The Bible tells us that God doesn’t grade on a curve: perfect sinlessness is His one standard, and by that standard, even our good works are filthy rags in His sight. Nothing we can do or offer can pay back the debt we owe to God.

We stand before God with an infinitely large debt, empty hands, and no means of paying off our debt.

On the cross, Jesus said, tetelestai: paid in full. In Jesus’ day they used to write tetelestai on business documents to indicate a bill was paid in full. The debt our sin has incurred was paid in full by Jesus on the cross that first Good Friday. When we place our faith in Jesus Christ, God sees our debt as paid in full by His Son’s death on the cross. We owe God nothing further to pay for our sins. It is paid in full.

  1. Jesus drank the cup of Gods wrath to the dregs

In Gethsemene, Jesus prayed that if it be His will, the Father might take this cup away from him. What cup? What was in the cup?

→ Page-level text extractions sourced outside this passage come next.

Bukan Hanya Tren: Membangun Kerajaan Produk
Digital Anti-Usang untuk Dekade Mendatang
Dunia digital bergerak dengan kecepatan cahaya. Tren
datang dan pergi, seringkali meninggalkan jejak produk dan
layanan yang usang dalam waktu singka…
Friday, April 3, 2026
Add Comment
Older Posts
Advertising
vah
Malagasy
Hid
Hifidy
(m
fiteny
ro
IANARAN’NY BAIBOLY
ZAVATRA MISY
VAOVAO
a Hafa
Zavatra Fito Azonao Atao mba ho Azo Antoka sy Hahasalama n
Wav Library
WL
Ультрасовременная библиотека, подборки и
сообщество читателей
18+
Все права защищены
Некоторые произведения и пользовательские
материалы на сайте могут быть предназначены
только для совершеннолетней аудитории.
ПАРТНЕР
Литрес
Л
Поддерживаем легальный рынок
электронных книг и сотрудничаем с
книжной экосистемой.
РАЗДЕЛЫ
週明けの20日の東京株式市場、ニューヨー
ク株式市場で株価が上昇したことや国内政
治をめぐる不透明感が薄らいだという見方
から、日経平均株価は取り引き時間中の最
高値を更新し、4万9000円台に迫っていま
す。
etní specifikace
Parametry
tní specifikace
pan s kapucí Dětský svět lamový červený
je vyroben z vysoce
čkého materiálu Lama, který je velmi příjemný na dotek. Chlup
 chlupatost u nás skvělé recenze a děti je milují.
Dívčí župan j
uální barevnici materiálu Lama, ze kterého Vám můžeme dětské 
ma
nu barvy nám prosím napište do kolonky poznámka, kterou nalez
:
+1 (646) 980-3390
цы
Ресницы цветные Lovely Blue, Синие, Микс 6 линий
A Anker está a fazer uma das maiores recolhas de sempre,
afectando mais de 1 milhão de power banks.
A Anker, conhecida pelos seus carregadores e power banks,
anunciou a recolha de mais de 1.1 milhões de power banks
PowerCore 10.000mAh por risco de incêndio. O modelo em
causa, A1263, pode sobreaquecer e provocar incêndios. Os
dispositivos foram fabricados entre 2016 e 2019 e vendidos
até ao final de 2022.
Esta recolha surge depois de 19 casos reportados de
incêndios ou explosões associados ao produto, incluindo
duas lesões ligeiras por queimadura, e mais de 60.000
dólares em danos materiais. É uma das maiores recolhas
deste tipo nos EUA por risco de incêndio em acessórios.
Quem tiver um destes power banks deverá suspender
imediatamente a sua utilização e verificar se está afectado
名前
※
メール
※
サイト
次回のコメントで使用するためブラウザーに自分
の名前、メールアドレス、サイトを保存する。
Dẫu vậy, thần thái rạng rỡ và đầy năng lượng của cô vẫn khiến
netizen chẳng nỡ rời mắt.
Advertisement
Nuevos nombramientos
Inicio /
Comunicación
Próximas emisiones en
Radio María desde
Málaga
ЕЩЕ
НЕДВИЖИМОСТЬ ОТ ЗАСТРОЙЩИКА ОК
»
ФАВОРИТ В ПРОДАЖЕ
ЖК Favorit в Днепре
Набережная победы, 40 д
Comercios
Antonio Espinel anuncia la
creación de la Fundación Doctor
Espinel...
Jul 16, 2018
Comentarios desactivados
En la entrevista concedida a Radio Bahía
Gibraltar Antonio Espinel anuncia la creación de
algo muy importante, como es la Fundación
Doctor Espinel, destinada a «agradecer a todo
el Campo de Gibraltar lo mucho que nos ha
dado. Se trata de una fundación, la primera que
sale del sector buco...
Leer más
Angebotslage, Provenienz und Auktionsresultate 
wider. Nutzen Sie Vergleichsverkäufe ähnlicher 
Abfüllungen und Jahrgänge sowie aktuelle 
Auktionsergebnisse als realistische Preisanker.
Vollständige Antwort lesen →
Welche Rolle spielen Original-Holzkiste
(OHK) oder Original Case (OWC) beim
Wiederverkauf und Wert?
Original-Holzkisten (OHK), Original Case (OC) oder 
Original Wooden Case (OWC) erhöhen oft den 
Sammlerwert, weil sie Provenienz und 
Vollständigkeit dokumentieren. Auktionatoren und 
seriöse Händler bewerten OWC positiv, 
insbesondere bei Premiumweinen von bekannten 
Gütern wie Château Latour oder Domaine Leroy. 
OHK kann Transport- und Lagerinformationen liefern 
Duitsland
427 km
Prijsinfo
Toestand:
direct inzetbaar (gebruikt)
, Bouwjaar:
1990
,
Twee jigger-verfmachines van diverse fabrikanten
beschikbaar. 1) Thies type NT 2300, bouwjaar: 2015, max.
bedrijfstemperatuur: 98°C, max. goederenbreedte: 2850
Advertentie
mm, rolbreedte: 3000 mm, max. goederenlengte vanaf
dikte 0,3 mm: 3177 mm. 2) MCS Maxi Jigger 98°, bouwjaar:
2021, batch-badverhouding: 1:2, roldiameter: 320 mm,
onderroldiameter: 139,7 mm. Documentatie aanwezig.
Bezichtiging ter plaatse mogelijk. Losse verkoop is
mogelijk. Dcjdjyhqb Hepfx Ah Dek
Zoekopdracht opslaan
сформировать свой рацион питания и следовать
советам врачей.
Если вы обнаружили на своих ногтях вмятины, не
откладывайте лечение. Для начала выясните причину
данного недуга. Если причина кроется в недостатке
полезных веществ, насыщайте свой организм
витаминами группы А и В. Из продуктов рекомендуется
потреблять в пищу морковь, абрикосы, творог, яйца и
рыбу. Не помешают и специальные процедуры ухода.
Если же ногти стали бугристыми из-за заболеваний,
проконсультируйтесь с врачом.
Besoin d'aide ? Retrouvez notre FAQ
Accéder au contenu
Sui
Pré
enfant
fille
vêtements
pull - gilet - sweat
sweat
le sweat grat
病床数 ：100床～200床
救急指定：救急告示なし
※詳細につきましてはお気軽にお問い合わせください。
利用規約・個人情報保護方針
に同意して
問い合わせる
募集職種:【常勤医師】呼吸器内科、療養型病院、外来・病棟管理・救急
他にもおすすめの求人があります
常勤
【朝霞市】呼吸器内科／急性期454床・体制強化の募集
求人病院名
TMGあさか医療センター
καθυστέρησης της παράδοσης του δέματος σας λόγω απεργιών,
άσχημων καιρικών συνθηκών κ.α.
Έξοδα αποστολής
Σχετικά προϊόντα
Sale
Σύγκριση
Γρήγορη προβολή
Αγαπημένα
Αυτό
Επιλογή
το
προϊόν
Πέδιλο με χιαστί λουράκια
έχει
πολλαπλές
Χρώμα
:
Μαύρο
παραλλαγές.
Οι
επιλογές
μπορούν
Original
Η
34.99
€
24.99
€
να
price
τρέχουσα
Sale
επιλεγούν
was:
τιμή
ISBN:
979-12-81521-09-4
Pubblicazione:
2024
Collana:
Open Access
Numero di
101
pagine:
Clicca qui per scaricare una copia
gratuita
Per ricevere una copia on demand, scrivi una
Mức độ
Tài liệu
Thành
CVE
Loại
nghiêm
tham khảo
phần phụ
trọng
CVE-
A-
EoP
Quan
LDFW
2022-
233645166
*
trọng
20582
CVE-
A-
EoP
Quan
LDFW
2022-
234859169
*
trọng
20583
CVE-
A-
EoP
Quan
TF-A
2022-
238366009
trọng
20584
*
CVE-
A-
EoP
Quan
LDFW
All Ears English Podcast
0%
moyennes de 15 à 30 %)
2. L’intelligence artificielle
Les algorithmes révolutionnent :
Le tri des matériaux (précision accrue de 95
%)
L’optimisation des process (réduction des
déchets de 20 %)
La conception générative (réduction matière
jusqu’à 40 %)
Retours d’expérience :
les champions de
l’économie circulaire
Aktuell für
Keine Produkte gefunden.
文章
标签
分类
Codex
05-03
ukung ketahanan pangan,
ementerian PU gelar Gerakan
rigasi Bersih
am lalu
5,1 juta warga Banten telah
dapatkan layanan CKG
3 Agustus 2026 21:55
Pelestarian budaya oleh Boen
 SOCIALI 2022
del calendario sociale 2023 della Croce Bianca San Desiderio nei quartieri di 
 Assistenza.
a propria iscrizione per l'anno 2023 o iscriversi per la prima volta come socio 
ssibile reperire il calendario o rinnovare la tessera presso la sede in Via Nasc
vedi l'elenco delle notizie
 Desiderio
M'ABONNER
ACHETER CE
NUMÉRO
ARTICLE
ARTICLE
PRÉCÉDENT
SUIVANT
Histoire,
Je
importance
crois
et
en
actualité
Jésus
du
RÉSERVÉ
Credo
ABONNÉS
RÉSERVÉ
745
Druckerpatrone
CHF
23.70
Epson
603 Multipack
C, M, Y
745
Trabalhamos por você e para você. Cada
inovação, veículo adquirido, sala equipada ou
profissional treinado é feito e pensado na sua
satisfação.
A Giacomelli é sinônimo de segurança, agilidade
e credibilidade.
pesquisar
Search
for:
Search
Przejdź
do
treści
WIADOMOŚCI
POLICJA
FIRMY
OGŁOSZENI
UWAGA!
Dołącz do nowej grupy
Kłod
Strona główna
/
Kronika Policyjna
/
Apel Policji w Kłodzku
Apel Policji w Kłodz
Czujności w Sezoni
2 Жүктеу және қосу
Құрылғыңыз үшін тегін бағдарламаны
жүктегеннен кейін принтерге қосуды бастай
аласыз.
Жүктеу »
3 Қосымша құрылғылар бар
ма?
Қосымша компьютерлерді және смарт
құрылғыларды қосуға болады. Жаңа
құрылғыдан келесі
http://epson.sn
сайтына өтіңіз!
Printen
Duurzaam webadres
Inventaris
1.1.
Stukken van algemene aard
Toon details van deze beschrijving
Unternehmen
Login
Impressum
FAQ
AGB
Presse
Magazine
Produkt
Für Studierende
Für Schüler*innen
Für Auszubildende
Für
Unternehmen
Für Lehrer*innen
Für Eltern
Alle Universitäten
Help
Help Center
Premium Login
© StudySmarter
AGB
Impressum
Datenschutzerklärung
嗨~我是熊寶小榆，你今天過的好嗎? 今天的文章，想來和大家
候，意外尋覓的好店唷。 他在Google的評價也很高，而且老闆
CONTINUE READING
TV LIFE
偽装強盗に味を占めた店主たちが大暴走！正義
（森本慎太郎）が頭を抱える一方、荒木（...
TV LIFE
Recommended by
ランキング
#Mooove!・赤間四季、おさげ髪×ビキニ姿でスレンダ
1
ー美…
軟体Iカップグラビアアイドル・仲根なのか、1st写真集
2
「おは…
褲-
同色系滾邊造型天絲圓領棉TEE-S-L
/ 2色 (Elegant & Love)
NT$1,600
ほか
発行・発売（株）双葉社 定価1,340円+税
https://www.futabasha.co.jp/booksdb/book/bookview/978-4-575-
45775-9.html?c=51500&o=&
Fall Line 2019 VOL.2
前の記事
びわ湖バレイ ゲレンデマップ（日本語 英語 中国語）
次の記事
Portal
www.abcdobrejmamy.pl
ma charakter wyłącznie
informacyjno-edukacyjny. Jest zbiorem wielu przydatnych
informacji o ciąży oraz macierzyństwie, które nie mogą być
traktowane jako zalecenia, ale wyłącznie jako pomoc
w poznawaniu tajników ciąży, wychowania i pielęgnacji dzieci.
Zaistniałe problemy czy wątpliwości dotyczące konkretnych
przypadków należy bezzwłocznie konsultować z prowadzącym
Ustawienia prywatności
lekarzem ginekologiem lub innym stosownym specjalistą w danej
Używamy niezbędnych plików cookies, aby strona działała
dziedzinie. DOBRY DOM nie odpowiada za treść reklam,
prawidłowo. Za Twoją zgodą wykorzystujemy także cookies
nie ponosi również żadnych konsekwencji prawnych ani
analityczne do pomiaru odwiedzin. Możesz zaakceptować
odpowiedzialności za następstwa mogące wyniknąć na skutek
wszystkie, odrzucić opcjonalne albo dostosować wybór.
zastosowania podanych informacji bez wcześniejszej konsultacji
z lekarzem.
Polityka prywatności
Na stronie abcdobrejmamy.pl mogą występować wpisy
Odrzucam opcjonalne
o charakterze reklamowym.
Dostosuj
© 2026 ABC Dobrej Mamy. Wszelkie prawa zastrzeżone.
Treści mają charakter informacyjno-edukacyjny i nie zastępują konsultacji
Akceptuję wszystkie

We see throughout scripture that this cup is the cup of the wrath of God over sin. Jeremiah 25:15-17 says, For thus the Lord, the God of Israel, says to me, Take this cup of the wine of wrath from My hand and cause all the nations to whom I send you to drink it.

What so troubled Jesus’ soul in Gethsemane wasn’t his impending death, it was drinking the cup of God’s wrath for our sin to the dregs.

The idea that God has wrath for our sins is not a popular idea in liberal Christian circles these days. Some have compared God pouring out His wrath on Jesus as cosmic child abuse. They portray it as an angry, petulant God who needs to be placated, and Jesus stepped forward and said, Father, don’t take it out on them, take it out on me instead.

They do not understand the beauty, the power, and the necessity of the cup of God’s wrath being emptied. They do not understand the necessary relationship between love and anger.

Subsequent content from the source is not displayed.